Agreed that “clarification” is confusing. What about “exploration”?
Thanks for the detailed comments! I only have time to engage with a few of them:
Most of this is underdefined, and that’s unsettling at least in some (but not necessarily all) cases, and if we want to make it less underdefined, the notion of ‘one ethics’ has to give.
I’m not that wedded to ‘one ethics’, more like ‘one process for producing moral judgements’. But note that if we allow arbitrariness of scope, then ‘one process’ can be a piecewise function which uses one subprocess in some cases and another in others.
I find myself having similarly strong meta-level intuitions about wanting to do something that is “non-arbitrary” and in relevant ways “simple/elegant”. …motivationally it feels like this intuition is importantly connected to what makes it easy for me to go “all-in“ for my ethical/altruistic beliefs.
I agree that these intuitions are very strong, and they are closely connected to motivational systems.
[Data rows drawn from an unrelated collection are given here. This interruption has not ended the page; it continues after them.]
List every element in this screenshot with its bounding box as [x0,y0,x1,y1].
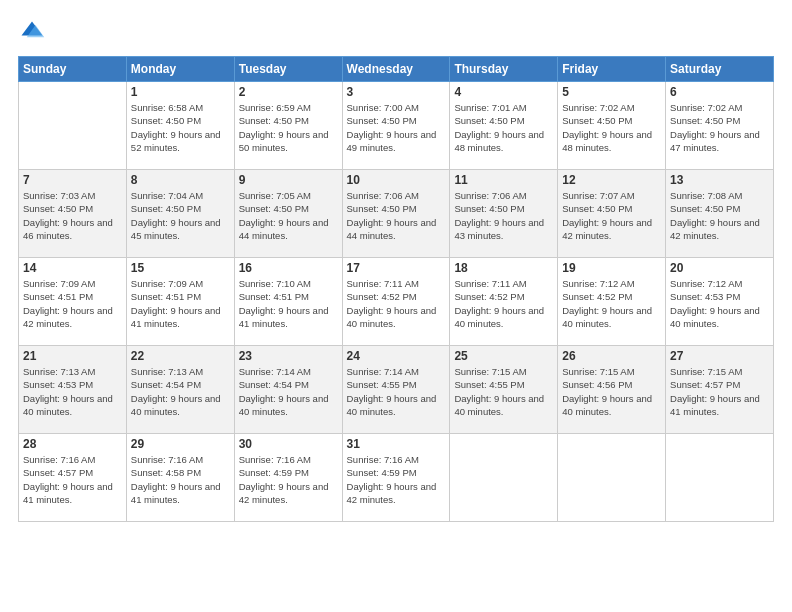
day-number: 18 [454,261,553,275]
day-number: 26 [562,349,661,363]
calendar-cell: 24Sunrise: 7:14 AM Sunset: 4:55 PM Dayli… [342,346,450,434]
day-number: 24 [347,349,446,363]
calendar-cell: 11Sunrise: 7:06 AM Sunset: 4:50 PM Dayli… [450,170,558,258]
day-info: Sunrise: 7:13 AM Sunset: 4:54 PM Dayligh… [131,365,230,418]
header-day-wednesday: Wednesday [342,57,450,82]
day-info: Sunrise: 7:04 AM Sunset: 4:50 PM Dayligh… [131,189,230,242]
day-number: 27 [670,349,769,363]
header-day-friday: Friday [558,57,666,82]
day-info: Sunrise: 7:08 AM Sunset: 4:50 PM Dayligh… [670,189,769,242]
calendar-cell: 15Sunrise: 7:09 AM Sunset: 4:51 PM Dayli… [126,258,234,346]
day-number: 28 [23,437,122,451]
day-info: Sunrise: 7:15 AM Sunset: 4:56 PM Dayligh… [562,365,661,418]
calendar-cell: 27Sunrise: 7:15 AM Sunset: 4:57 PM Dayli… [666,346,774,434]
week-row-3: 14Sunrise: 7:09 AM Sunset: 4:51 PM Dayli… [19,258,774,346]
day-number: 12 [562,173,661,187]
calendar-cell: 28Sunrise: 7:16 AM Sunset: 4:57 PM Dayli… [19,434,127,522]
day-number: 7 [23,173,122,187]
day-number: 17 [347,261,446,275]
calendar-cell: 20Sunrise: 7:12 AM Sunset: 4:53 PM Dayli… [666,258,774,346]
page: SundayMondayTuesdayWednesdayThursdayFrid… [0,0,792,612]
day-info: Sunrise: 7:09 AM Sunset: 4:51 PM Dayligh… [131,277,230,330]
calendar-cell: 4Sunrise: 7:01 AM Sunset: 4:50 PM Daylig… [450,82,558,170]
day-number: 8 [131,173,230,187]
day-number: 9 [239,173,338,187]
day-info: Sunrise: 7:14 AM Sunset: 4:55 PM Dayligh… [347,365,446,418]
calendar-cell: 8Sunrise: 7:04 AM Sunset: 4:50 PM Daylig… [126,170,234,258]
day-number: 10 [347,173,446,187]
calendar-cell: 17Sunrise: 7:11 AM Sunset: 4:52 PM Dayli… [342,258,450,346]
day-number: 23 [239,349,338,363]
calendar-cell: 12Sunrise: 7:07 AM Sunset: 4:50 PM Dayli… [558,170,666,258]
day-number: 29 [131,437,230,451]
calendar-cell: 29Sunrise: 7:16 AM Sunset: 4:58 PM Dayli… [126,434,234,522]
calendar-cell: 10Sunrise: 7:06 AM Sunset: 4:50 PM Dayli… [342,170,450,258]
calendar-cell: 18Sunrise: 7:11 AM Sunset: 4:52 PM Dayli… [450,258,558,346]
day-number: 16 [239,261,338,275]
calendar-header: SundayMondayTuesdayWednesdayThursdayFrid… [19,57,774,82]
header-row: SundayMondayTuesdayWednesdayThursdayFrid… [19,57,774,82]
day-number: 21 [23,349,122,363]
day-info: Sunrise: 7:16 AM Sunset: 4:57 PM Dayligh… [23,453,122,506]
day-number: 14 [23,261,122,275]
day-info: Sunrise: 7:01 AM Sunset: 4:50 PM Dayligh… [454,101,553,154]
day-number: 22 [131,349,230,363]
day-info: Sunrise: 7:10 AM Sunset: 4:51 PM Dayligh… [239,277,338,330]
week-row-5: 28Sunrise: 7:16 AM Sunset: 4:57 PM Dayli… [19,434,774,522]
logo [18,18,50,46]
day-number: 11 [454,173,553,187]
calendar-table: SundayMondayTuesdayWednesdayThursdayFrid… [18,56,774,522]
day-number: 30 [239,437,338,451]
header-day-thursday: Thursday [450,57,558,82]
day-number: 1 [131,85,230,99]
day-info: Sunrise: 7:12 AM Sunset: 4:53 PM Dayligh… [670,277,769,330]
calendar-cell: 30Sunrise: 7:16 AM Sunset: 4:59 PM Dayli… [234,434,342,522]
day-info: Sunrise: 7:02 AM Sunset: 4:50 PM Dayligh… [562,101,661,154]
day-info: Sunrise: 7:06 AM Sunset: 4:50 PM Dayligh… [454,189,553,242]
calendar-cell: 23Sunrise: 7:14 AM Sunset: 4:54 PM Dayli… [234,346,342,434]
day-number: 15 [131,261,230,275]
calendar-cell [450,434,558,522]
header [18,18,774,46]
calendar-cell: 1Sunrise: 6:58 AM Sunset: 4:50 PM Daylig… [126,82,234,170]
calendar-cell: 2Sunrise: 6:59 AM Sunset: 4:50 PM Daylig… [234,82,342,170]
calendar-cell: 7Sunrise: 7:03 AM Sunset: 4:50 PM Daylig… [19,170,127,258]
calendar-cell: 26Sunrise: 7:15 AM Sunset: 4:56 PM Dayli… [558,346,666,434]
day-info: Sunrise: 7:09 AM Sunset: 4:51 PM Dayligh… [23,277,122,330]
day-info: Sunrise: 6:58 AM Sunset: 4:50 PM Dayligh… [131,101,230,154]
calendar-cell: 16Sunrise: 7:10 AM Sunset: 4:51 PM Dayli… [234,258,342,346]
calendar-cell: 9Sunrise: 7:05 AM Sunset: 4:50 PM Daylig… [234,170,342,258]
header-day-saturday: Saturday [666,57,774,82]
calendar-cell: 13Sunrise: 7:08 AM Sunset: 4:50 PM Dayli… [666,170,774,258]
day-info: Sunrise: 7:11 AM Sunset: 4:52 PM Dayligh… [454,277,553,330]
day-info: Sunrise: 7:16 AM Sunset: 4:59 PM Dayligh… [347,453,446,506]
calendar-cell: 31Sunrise: 7:16 AM Sunset: 4:59 PM Dayli… [342,434,450,522]
calendar-cell: 25Sunrise: 7:15 AM Sunset: 4:55 PM Dayli… [450,346,558,434]
calendar-cell: 6Sunrise: 7:02 AM Sunset: 4:50 PM Daylig… [666,82,774,170]
day-number: 6 [670,85,769,99]
day-number: 4 [454,85,553,99]
logo-icon [18,18,46,46]
day-number: 3 [347,85,446,99]
calendar-cell: 22Sunrise: 7:13 AM Sunset: 4:54 PM Dayli… [126,346,234,434]
calendar-cell: 5Sunrise: 7:02 AM Sunset: 4:50 PM Daylig… [558,82,666,170]
calendar-cell [19,82,127,170]
day-number: 20 [670,261,769,275]
day-info: Sunrise: 7:02 AM Sunset: 4:50 PM Dayligh… [670,101,769,154]
week-row-4: 21Sunrise: 7:13 AM Sunset: 4:53 PM Dayli… [19,346,774,434]
day-info: Sunrise: 7:03 AM Sunset: 4:50 PM Dayligh… [23,189,122,242]
day-number: 19 [562,261,661,275]
day-info: Sunrise: 7:14 AM Sunset: 4:54 PM Dayligh… [239,365,338,418]
header-day-monday: Monday [126,57,234,82]
calendar-cell [666,434,774,522]
day-info: Sunrise: 7:11 AM Sunset: 4:52 PM Dayligh… [347,277,446,330]
day-number: 13 [670,173,769,187]
day-number: 5 [562,85,661,99]
week-row-2: 7Sunrise: 7:03 AM Sunset: 4:50 PM Daylig… [19,170,774,258]
calendar-body: 1Sunrise: 6:58 AM Sunset: 4:50 PM Daylig… [19,82,774,522]
day-info: Sunrise: 6:59 AM Sunset: 4:50 PM Dayligh… [239,101,338,154]
calendar-cell: 19Sunrise: 7:12 AM Sunset: 4:52 PM Dayli… [558,258,666,346]
day-info: Sunrise: 7:07 AM Sunset: 4:50 PM Dayligh… [562,189,661,242]
calendar-cell: 21Sunrise: 7:13 AM Sunset: 4:53 PM Dayli… [19,346,127,434]
day-info: Sunrise: 7:00 AM Sunset: 4:50 PM Dayligh… [347,101,446,154]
But so are some object-level intuitions like “suffering is bad”, and so the relevant question is what you’d do if it were a choice between that and simplicity. I’m not sure your arguments distinguish one from the other in that context.
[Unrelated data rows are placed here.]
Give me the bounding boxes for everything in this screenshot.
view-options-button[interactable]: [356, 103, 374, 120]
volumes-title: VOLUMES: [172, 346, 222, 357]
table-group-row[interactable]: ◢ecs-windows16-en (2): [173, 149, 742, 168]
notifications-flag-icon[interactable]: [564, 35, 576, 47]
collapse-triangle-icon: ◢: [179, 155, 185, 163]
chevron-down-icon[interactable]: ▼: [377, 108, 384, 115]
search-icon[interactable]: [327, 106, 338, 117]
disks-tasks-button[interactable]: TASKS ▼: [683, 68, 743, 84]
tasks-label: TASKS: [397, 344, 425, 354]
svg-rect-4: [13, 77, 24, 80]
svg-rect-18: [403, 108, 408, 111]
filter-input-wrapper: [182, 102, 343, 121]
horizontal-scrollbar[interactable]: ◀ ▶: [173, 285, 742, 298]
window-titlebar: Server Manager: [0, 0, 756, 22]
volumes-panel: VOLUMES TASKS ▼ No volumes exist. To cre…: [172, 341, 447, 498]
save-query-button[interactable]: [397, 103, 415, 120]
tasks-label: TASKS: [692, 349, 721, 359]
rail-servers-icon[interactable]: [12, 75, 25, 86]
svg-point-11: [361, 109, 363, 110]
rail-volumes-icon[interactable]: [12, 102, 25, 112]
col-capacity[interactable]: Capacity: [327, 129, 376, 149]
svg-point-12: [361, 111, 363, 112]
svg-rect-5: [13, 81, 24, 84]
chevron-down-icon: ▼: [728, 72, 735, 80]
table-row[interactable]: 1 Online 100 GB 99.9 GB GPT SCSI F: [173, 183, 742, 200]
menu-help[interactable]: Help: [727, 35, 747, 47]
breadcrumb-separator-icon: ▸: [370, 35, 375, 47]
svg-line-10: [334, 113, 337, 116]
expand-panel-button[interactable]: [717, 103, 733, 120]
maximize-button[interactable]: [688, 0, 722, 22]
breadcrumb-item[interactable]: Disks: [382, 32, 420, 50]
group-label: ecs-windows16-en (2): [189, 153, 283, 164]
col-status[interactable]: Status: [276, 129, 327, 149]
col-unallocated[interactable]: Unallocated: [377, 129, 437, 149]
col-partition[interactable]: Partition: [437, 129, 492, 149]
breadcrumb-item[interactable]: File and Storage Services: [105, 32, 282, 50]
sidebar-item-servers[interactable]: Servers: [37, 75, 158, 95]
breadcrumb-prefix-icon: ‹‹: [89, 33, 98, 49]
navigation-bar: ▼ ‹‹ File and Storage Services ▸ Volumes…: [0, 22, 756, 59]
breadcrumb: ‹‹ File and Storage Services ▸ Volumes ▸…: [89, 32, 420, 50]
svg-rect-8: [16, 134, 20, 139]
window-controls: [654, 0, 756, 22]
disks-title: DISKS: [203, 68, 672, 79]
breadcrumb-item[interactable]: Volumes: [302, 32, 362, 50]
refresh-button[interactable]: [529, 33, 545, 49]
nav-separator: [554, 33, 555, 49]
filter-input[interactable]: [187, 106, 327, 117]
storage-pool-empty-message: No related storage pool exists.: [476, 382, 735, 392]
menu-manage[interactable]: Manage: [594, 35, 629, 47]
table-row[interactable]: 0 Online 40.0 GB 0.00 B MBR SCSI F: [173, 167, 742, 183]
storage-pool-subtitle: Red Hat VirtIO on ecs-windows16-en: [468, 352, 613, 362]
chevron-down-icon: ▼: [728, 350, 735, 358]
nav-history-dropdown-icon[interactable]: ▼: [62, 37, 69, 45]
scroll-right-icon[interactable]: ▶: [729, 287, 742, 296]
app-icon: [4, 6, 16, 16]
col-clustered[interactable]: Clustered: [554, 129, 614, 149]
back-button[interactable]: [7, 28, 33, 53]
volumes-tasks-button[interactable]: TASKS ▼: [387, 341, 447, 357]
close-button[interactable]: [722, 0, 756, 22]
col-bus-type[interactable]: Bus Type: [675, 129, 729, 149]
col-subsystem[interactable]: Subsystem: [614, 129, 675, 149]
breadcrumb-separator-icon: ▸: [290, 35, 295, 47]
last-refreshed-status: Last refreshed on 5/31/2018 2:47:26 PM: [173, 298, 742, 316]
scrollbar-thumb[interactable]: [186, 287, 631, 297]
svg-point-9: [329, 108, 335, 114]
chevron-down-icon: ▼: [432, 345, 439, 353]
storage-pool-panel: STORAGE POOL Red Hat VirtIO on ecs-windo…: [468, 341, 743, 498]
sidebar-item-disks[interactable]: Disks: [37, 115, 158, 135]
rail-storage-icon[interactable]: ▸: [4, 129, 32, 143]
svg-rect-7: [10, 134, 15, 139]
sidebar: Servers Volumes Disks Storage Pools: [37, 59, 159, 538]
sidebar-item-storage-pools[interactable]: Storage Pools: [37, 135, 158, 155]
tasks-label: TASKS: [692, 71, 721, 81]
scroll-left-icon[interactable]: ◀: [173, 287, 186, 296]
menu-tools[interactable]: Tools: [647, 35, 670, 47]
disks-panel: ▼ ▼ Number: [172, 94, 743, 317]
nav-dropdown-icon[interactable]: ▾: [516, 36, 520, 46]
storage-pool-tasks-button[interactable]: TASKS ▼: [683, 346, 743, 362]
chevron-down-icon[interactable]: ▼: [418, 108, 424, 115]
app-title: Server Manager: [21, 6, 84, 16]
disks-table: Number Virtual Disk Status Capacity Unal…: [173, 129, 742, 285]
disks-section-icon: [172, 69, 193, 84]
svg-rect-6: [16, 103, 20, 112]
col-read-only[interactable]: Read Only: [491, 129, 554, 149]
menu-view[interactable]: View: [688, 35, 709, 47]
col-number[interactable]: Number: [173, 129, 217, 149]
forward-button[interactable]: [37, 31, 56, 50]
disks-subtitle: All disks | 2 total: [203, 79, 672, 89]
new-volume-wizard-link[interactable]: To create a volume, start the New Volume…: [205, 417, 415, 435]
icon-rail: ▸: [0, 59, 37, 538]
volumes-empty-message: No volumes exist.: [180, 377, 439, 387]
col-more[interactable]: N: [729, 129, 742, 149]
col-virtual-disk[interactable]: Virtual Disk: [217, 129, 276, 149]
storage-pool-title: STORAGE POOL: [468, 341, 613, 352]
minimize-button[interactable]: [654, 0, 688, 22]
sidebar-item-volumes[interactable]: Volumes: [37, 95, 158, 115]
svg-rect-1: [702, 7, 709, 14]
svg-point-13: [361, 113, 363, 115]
one can maybe avoid to feel this uncomfortable feeling of uncertainty by deferring to idealized reflection. But it’s not obvious that this lastingly solves the underlying problem
Another way of phrasing this point: reflection is almost always good for figuring out what’s the best thing to do, but it’s not a good way to define what’s the best thing to do.
For the record, this is probably my key objection to preference utilitarianism, but I didn’t want to dive into the details in the post above (for a very long post about such things, see here).
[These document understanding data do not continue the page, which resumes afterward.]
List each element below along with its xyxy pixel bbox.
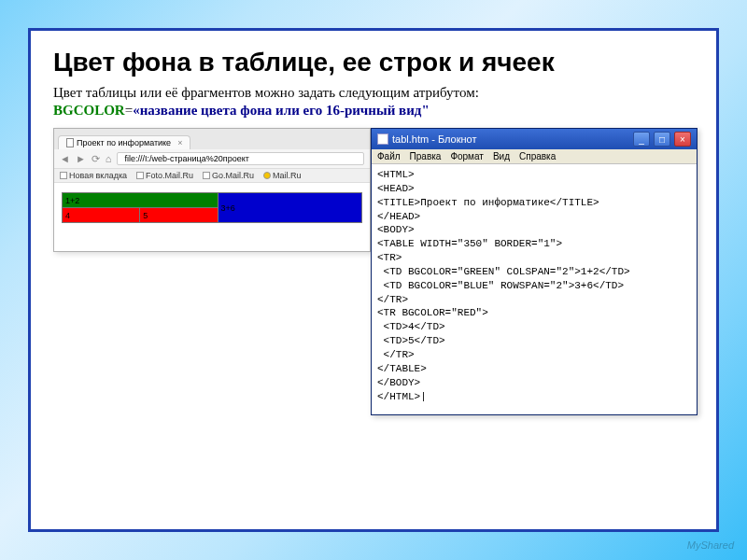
watermark: MyShared [687,539,734,551]
table-row: 1+2 3+6 [63,193,362,208]
browser-viewport: 1+2 3+6 4 5 [54,183,370,251]
notepad-window: tabl.htm - Блокнот _ □ × Файл Правка Фор… [371,128,698,415]
bookmark-item[interactable]: Foto.Mail.Ru [136,171,193,180]
notepad-title-text: tabl.htm - Блокнот [392,133,629,145]
demo-table: 1+2 3+6 4 5 [62,192,362,223]
url-text: file:///I:/web-страница%20проект [124,154,248,163]
close-button[interactable]: × [674,132,691,147]
reload-icon[interactable]: ⟳ [92,153,100,165]
bookmark-label: Mail.Ru [273,171,302,180]
bookmarks-bar: Новая вкладка Foto.Mail.Ru Go.Mail.Ru Ma… [54,169,370,183]
notepad-menubar: Файл Правка Формат Вид Справка [372,149,697,164]
screenshots-area: Проект по информатике × ◄ ► ⟳ ⌂ file:///… [53,128,698,445]
page-icon [203,172,210,179]
browser-tab[interactable]: Проект по информатике × [58,135,190,149]
forward-icon[interactable]: ► [76,153,86,164]
slide-description: Цвет таблицы или её фрагментов можно зад… [53,85,694,101]
menu-view[interactable]: Вид [493,151,510,161]
mail-icon [263,172,271,179]
browser-window: Проект по информатике × ◄ ► ⟳ ⌂ file:///… [53,128,371,252]
browser-tab-title: Проект по информатике [77,138,171,147]
slide-frame: Цвет фона в таблице, ее строк и ячеек Цв… [28,28,719,532]
red-cell: 4 [63,208,140,223]
back-icon[interactable]: ◄ [60,153,70,164]
attr-value: «название цвета фона или его 16-ричный в… [133,103,430,118]
blue-cell: 3+6 [218,193,361,223]
menu-help[interactable]: Справка [519,151,556,161]
browser-toolbar: ◄ ► ⟳ ⌂ file:///I:/web-страница%20проект [54,149,370,169]
menu-file[interactable]: Файл [377,151,401,161]
maximize-button[interactable]: □ [654,132,670,147]
attr-name: BGCOLOR [53,103,125,118]
slide-title: Цвет фона в таблице, ее строк и ячеек [53,48,694,77]
minimize-button[interactable]: _ [633,132,650,147]
browser-tabstrip: Проект по информатике × [54,129,370,149]
attribute-example: BGCOLOR=«название цвета фона или его 16-… [53,103,694,119]
address-bar[interactable]: file:///I:/web-страница%20проект [117,152,364,165]
close-icon[interactable]: × [177,138,182,147]
bookmark-item[interactable]: Go.Mail.Ru [203,171,254,180]
document-icon [66,138,74,147]
bookmark-item[interactable]: Новая вкладка [60,171,127,180]
green-cell: 1+2 [63,193,218,208]
notepad-text-area[interactable]: <HTML> <HEAD> <TITLE>Проект по информати… [372,164,697,414]
bookmark-item[interactable]: Mail.Ru [263,171,302,180]
notepad-icon [377,133,388,145]
home-icon[interactable]: ⌂ [106,153,112,164]
attr-eq: = [125,103,133,118]
notepad-titlebar: tabl.htm - Блокнот _ □ × [372,129,697,149]
bookmark-label: Foto.Mail.Ru [146,171,193,180]
bookmark-label: Новая вкладка [69,171,127,180]
page-icon [60,172,67,179]
red-cell: 5 [140,208,218,223]
menu-edit[interactable]: Правка [410,151,442,161]
bookmark-label: Go.Mail.Ru [212,171,254,180]
page-icon [136,172,144,179]
menu-format[interactable]: Формат [450,151,484,161]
From Rohin’s post, a quote which I also endorse:
You could argue that while [building AIs with really weird utility functions] is possible in principle, no one would ever build such an agent. I wholeheartedly agree, but note that this is now an argument based on particular empirical facts about humans (or perhaps agent-building processes more generally).
And if you’re going to argue based on particular empirical facts about what goals we expect, then I don’t think that doing so via coherence arguments helps very much.
This seems pretty false to me.
I agree that this problem is not a particularly important one, and explicitly discard it a few sentences later. I hadn’t considered your objection though, and will need to think more about it.
(Side note: I’m pretty annoyed with all the use of “there’s no coherence theorem for X” in this post.)
Mind explaining why? Is this more a stylistic preference, or do you think most of them are wrong/irrelevant?
the “further out” your goal is and the more that your actions are for instrumental value, the more it should look like world 1 in which agents are valuing abstract properties of world states, and the less we should observe preferences over trajectories to reach said states.
Also true if you make world states temporally extended.
If I had to define it using your taxonomy, then yes. However, it’s also trying to do something broader. For example, it’s intended to be persuasive to people who don’t think of meta-ethics in terms of preferences and rationality at all. (The original intended audience was the EA forum, not LW).
Edit: on further reflection, your list is more comprehensive than I thought it was, and maybe the people I mentioned above actually would be on it even if they wouldn’t describe themselves that way.
Another edit: maybe the people who are missing from your list are those who would agree that morality has normative force but deny that rationality does (except insofar as it makes you more moral), or at least are much more concerned with the former than the latter. E.g. you could say that morality is a categorical imperative but rationality is only a hypothetical imperative.